A New Legal Front Against Artificial Intelligence Giants
The academic and literary publishing sector has set a major milestone in defining the legal boundaries of artificial intelligence. Several major international publishing houses, including Hachette Book Group, Cengage Learning, and Elsevier, along with bestselling author Scott Turow, have filed a class-action lawsuit against Google in a New York federal court. According to reports by Le Monde and France 24, the plaintiffs accuse the company of having "secretly copied millions of copyrighted works" to train its artificial intelligence models, specifically the Gemini family of models.
This legal action is not an isolated case, but it stands out because of the prominence of the plaintiffs, who represent pillars of scientific, educational, and legal publishing. The publishers assert that the scale and speed with which Gemini can generate text allow it to compete directly with human authors by using their own work as raw material. According to an article published by La Presse, the lawsuit contends that Google misappropriated access to its Google Books digital library, which was originally designed for limited research purposes, to feed its deep learning algorithms.
Training Mechanisms and the Fair Use Debate
To understand the basis of this lawsuit, it is helpful to analyze how large language models (LLMs) are built. These systems rely on the ingestion of massive volumes of text data. During this training phase, texts are broken down into linguistic units called "tokens" and then converted into mathematical representations called "embeddings." These vectors allow the AI to grasp semantic relationships between words. Tech giants generally argue that this practice falls under "fair use," a US legal provision that allows the use of copyrighted works without permission under certain conditions, particularly if the use is transformative and does not harm the market for the original work.
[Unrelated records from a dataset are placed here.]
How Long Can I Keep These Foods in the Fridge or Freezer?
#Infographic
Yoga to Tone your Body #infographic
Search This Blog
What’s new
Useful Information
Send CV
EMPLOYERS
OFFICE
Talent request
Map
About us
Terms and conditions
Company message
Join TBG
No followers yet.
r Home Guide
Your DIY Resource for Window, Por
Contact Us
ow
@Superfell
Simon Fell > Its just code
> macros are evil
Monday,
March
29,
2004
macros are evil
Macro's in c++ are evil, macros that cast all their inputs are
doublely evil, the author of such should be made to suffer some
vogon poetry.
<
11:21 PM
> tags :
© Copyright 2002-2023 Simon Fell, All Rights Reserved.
Publishers vigorously reject this interpretation. They argue that AI models do not merely analyze texts to extract statistical laws, but that they memorize and reproduce substantial portions of copyrighted works, thereby creating substitute products. Furthermore, international regulations are beginning to tighten. For example, as highlighted in a report by Germany's media regulatory authority (ZAK) cited by Reuters, AI-generated summaries can no longer be considered simple search tools, but rather editorial content subject to media laws. This regulatory and judicial evolution exposes public institutions and the education network to major compliance risks if they integrate tools trained on disputed databases.
Toward an Ethical Transition: RAG and Source Control
In the face of these legal uncertainties, schools, universities, and institutional environments must rethink the origin of their digital knowledge sources. Relying on consumer models trained in an opaque manner carries the risk of introducing bias, hallucinations (the generation of false information presented as real), or unintentional intellectual property violations.
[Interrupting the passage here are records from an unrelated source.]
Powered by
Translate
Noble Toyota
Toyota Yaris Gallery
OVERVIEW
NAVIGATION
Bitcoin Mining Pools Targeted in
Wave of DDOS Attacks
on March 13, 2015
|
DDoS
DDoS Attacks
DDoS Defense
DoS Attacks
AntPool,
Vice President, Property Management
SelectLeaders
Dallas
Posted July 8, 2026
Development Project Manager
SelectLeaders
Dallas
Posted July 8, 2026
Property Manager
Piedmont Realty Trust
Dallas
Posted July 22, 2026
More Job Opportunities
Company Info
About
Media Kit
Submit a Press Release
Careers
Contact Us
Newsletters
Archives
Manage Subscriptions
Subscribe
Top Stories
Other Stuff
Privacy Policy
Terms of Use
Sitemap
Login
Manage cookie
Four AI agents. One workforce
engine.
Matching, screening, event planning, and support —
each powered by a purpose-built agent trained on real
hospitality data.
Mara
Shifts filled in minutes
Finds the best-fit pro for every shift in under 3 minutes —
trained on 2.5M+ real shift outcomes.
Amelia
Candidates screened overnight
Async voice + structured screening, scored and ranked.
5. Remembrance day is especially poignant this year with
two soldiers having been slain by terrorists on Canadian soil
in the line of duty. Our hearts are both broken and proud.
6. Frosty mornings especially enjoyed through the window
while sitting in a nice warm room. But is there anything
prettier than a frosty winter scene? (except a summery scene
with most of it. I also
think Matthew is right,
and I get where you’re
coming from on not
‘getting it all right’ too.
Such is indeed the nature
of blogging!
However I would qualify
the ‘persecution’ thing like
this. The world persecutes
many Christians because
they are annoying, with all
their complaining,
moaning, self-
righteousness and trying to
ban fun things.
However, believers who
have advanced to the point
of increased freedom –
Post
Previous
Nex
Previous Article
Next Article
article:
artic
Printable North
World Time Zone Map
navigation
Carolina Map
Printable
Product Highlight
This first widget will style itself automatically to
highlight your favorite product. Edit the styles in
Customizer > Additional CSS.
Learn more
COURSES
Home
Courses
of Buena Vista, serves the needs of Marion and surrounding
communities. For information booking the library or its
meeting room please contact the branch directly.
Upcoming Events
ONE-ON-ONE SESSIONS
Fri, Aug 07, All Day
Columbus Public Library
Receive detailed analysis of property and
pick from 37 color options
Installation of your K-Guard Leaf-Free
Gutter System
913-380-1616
The ProductivIA platform offers a rigorous alternative approach through its no-code architecture and silo-based containment principle. Rather than relying on the general memory of an external model, organizations can leverage the Document Base application. This application uses RAG (Retrieval-Augmented Generation) technology. The principle is simple: instead of letting the AI guess an answer based on its training data, the system first performs a semantic search within a database of documents previously uploaded and validated by the organization, such as legally acquired textbooks, internal policies, or licensed scientific publications.
The steps of this process guarantee respect for copyright:
- The institution uploads its own resources into the Document Base.
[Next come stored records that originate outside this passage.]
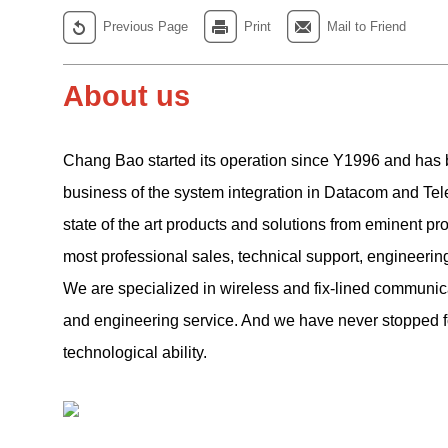
Previous Page
Print
Mail to Friend
About us
Chang Bao started its operation since Y1996 and has 
business of the system integration in Datacom and Tel
state of the
art products and solutions from eminent pr
most professional sales, technical support, engineerin
We are specialized in wireless and fix-lined communica
and engineering service. And we have never stopped 
technological ability.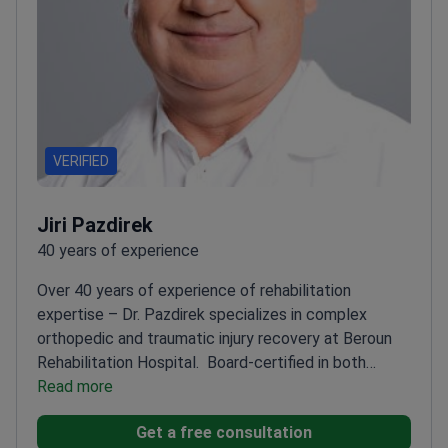
VERIFIED
Jiri Pazdirek
40 years of experience
Over 40 years of experience of rehabilitation
expertise – Dr. Pazdirek specializes in complex
orthopedic and traumatic injury recovery at Beroun
Rehabilitation Hospital.
Board-certified in both
Rehabilitation and General Surgery
Read more
Developed TBI
rehabilitation protocols used in Saudi
Get a free consultation
Arabia
Published widely on spasticity and brain injury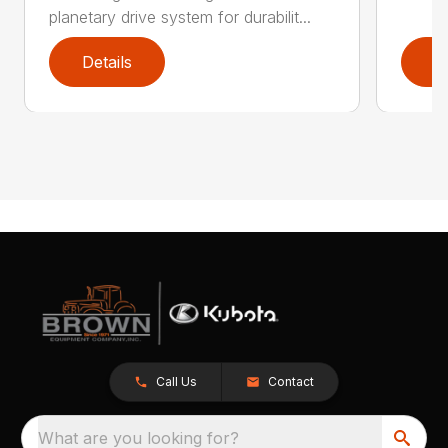
planetary drive system for durabilit...
Details
D
Call Us
Contact
What are you looking for?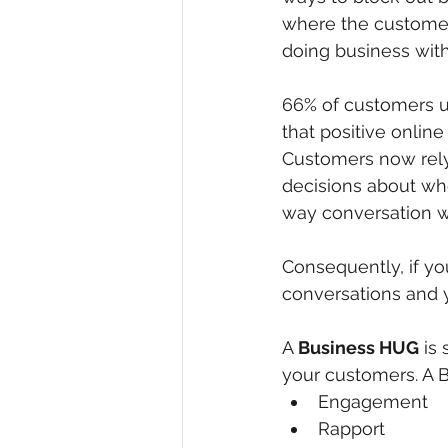
where the customer
doing business with
66% of customers u
that positive onli
Customers now rely 
decisions about wh
way conversation wi
Consequently, if yo
conversations and y
A 
Business HUG
 is
your customers. A B
Engagement
Rapport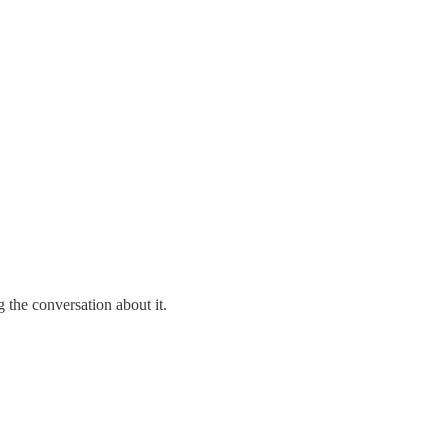
 the conversation about it.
- The application generates local embeddings to index the content.
- Upon a user query, the Assistant extracts only the relevant passages from these authorized documents.
- The AI model (which can be Quebec's sovereign model, Matania, to avoid any cross-border data transit) drafts a response strictly grounded in these excerpts, citing its sources.
In addition, the Edition application allows users to structure these responses and generate professionally formatted documents (from HTML to standardized PDF) without ever leaving the secure, audited environment of the platform. This method eliminates the risk of copyright infringement, as the AI does not invent anything and does not draw from unauthorized external databases.
To Go Further
The rise in class-action lawsuits against AI model developers is forcing a necessary clarification of the digital rules of the game. As initiatives emerge to regulate the traceability of training data, organizations have every interest in prioritizing transparent software architectures. The transition to local, confined RAG tools appears to be the most robust solution to reconcile the efficiency of algorithmic assistance with the protection of intellectual property.